◆ How to complete this task: Emit the data below verbatim, stripping out any pictures.

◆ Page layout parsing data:
+ + + + +

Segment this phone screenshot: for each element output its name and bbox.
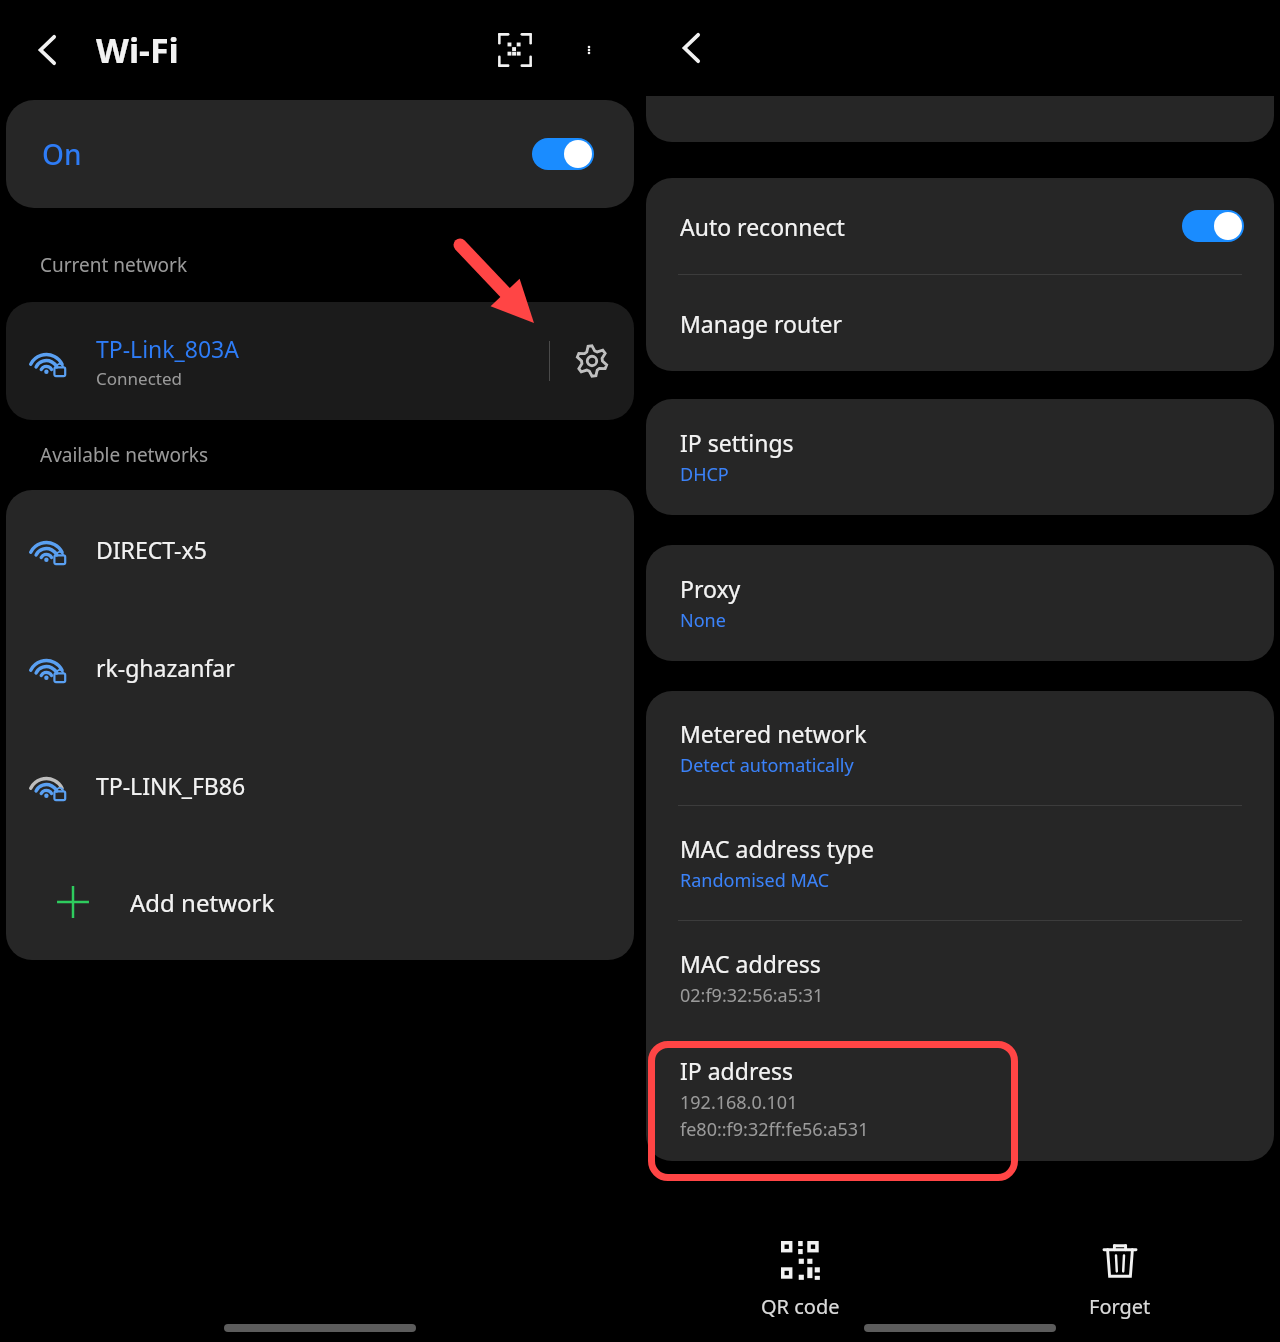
staticText: Proxy	[680, 573, 741, 604]
button[interactable]: MAC address	[646, 921, 1274, 1035]
staticText: 02:f9:32:56:a5:31	[680, 983, 824, 1008]
staticText: Current network	[40, 252, 188, 278]
staticText: TP-LINK_FB86	[96, 770, 246, 801]
button[interactable]: More options	[552, 13, 626, 87]
staticText: MAC address type	[680, 833, 874, 864]
staticText: Add network	[130, 886, 275, 919]
button[interactable]: Proxy	[646, 545, 1274, 661]
staticText: rk-ghazanfar	[96, 652, 235, 683]
staticText: DHCP	[680, 462, 729, 487]
button[interactable]: IP settings	[646, 399, 1274, 515]
staticText: Randomised MAC	[680, 868, 830, 893]
staticText: Auto reconnect	[680, 211, 845, 242]
button[interactable]: Toggle on	[1182, 210, 1244, 242]
staticText: fe80::f9:32ff:fe56:a531	[680, 1117, 869, 1142]
staticText: MAC address	[680, 948, 821, 979]
staticText: Metered network	[680, 718, 867, 749]
staticText: QR code	[761, 1293, 840, 1320]
button[interactable]: Network settings	[550, 302, 634, 420]
staticText: Forget	[1089, 1293, 1151, 1320]
staticText: Wi-Fi	[96, 27, 179, 73]
button[interactable]: Back	[0, 0, 96, 100]
button[interactable]: QR code	[753, 1233, 848, 1328]
button[interactable]: On	[6, 100, 634, 208]
button[interactable]: Toggle on	[532, 138, 594, 170]
button[interactable]: rk-ghazanfar	[6, 608, 634, 726]
staticText: Available networks	[40, 442, 208, 468]
staticText: Connected	[96, 367, 182, 390]
button[interactable]: DIRECT-x5	[6, 490, 634, 608]
staticText: Manage router	[680, 308, 842, 339]
staticText: None	[680, 608, 726, 633]
button[interactable]: Metered network	[646, 691, 1274, 805]
button[interactable]: TP-Link_803A	[6, 302, 634, 420]
staticText: DIRECT-x5	[96, 534, 207, 565]
button[interactable]: Add network	[6, 844, 634, 960]
staticText: IP address	[680, 1055, 793, 1086]
button[interactable]: Auto reconnect	[646, 178, 1274, 274]
button[interactable]: Manage router	[646, 275, 1274, 371]
staticText: IP settings	[680, 427, 794, 458]
staticText: TP-Link_803A	[96, 333, 239, 364]
staticText: Detect automatically	[680, 753, 854, 778]
staticText: 192.168.0.101	[680, 1090, 798, 1115]
button[interactable]: Forget	[1081, 1233, 1159, 1328]
button[interactable]: TP-LINK_FB86	[6, 726, 634, 844]
staticText: On	[42, 135, 82, 173]
button[interactable]: Scan QR code	[478, 13, 552, 87]
button[interactable]: Back	[640, 0, 744, 96]
button[interactable]: MAC address type	[646, 806, 1274, 920]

+ + + + +

◆ Solution for this problem:
Segment this phone screenshot: for each element output its name and bbox.
staticText: Proxy	[680, 573, 741, 604]
button[interactable]: MAC address	[646, 921, 1274, 1035]
staticText: 02:f9:32:56:a5:31	[680, 983, 824, 1008]
staticText: Current network	[40, 252, 188, 278]
staticText: TP-LINK_FB86	[96, 770, 246, 801]
button[interactable]: More options	[552, 13, 626, 87]
staticText: MAC address type	[680, 833, 874, 864]
staticText: Add network	[130, 886, 275, 919]
button[interactable]: Proxy	[646, 545, 1274, 661]
staticText: rk-ghazanfar	[96, 652, 235, 683]
staticText: DHCP	[680, 462, 729, 487]
button[interactable]: IP settings	[646, 399, 1274, 515]
staticText: Randomised MAC	[680, 868, 830, 893]
staticText: Auto reconnect	[680, 211, 845, 242]
button[interactable]: Toggle on	[1182, 210, 1244, 242]
staticText: fe80::f9:32ff:fe56:a531	[680, 1117, 869, 1142]
staticText: MAC address	[680, 948, 821, 979]
staticText: Metered network	[680, 718, 867, 749]
staticText: QR code	[761, 1293, 840, 1320]
button[interactable]: Network settings	[550, 302, 634, 420]
staticText: Forget	[1089, 1293, 1151, 1320]
staticText: Wi-Fi	[96, 27, 179, 73]
button[interactable]: Back	[0, 0, 96, 100]
button[interactable]: QR code	[753, 1233, 848, 1328]
button[interactable]: On	[6, 100, 634, 208]
button[interactable]: Toggle on	[532, 138, 594, 170]
button[interactable]: rk-ghazanfar	[6, 608, 634, 726]
staticText: Available networks	[40, 442, 208, 468]
staticText: Connected	[96, 367, 182, 390]
button[interactable]: DIRECT-x5	[6, 490, 634, 608]
staticText: Manage router	[680, 308, 842, 339]
staticText: None	[680, 608, 726, 633]
button[interactable]: Metered network	[646, 691, 1274, 805]
button[interactable]: TP-Link_803A	[6, 302, 634, 420]
staticText: DIRECT-x5	[96, 534, 207, 565]
button[interactable]: Add network	[6, 844, 634, 960]
staticText: IP address	[680, 1055, 793, 1086]
button[interactable]: Auto reconnect	[646, 178, 1274, 274]
button[interactable]: Manage router	[646, 275, 1274, 371]
staticText: IP settings	[680, 427, 794, 458]
staticText: TP-Link_803A	[96, 333, 239, 364]
staticText: Detect automatically	[680, 753, 854, 778]
staticText: 192.168.0.101	[680, 1090, 798, 1115]
button[interactable]: Forget	[1081, 1233, 1159, 1328]
button[interactable]: TP-LINK_FB86	[6, 726, 634, 844]
staticText: On	[42, 135, 82, 173]
button[interactable]: Scan QR code	[478, 13, 552, 87]
button[interactable]: Back	[640, 0, 744, 96]
button[interactable]: MAC address type	[646, 806, 1274, 920]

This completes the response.